◆ ASSIGNMENT
From the line with "screenplay written by" through the final line, please write out the listing exactly, including both of those lines.
━━━━
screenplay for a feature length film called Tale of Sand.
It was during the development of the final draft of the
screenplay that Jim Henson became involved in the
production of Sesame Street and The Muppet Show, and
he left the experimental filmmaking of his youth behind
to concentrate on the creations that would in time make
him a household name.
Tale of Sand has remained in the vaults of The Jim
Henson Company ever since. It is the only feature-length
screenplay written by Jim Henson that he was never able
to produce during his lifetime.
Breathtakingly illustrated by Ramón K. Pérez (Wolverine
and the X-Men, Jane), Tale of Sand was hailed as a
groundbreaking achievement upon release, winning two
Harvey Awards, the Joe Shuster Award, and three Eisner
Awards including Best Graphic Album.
━━━━
◆ RESPONSE BOX
screenplay written by Jim Henson that he was never able
to produce during his lifetime.
Breathtakingly illustrated by Ramón K. Pérez (Wolverine
and the X-Men, Jane), Tale of Sand was hailed as a
groundbreaking achievement upon release, winning two
Harvey Awards, the Joe Shuster Award, and three Eisner
Awards including Best Graphic Album.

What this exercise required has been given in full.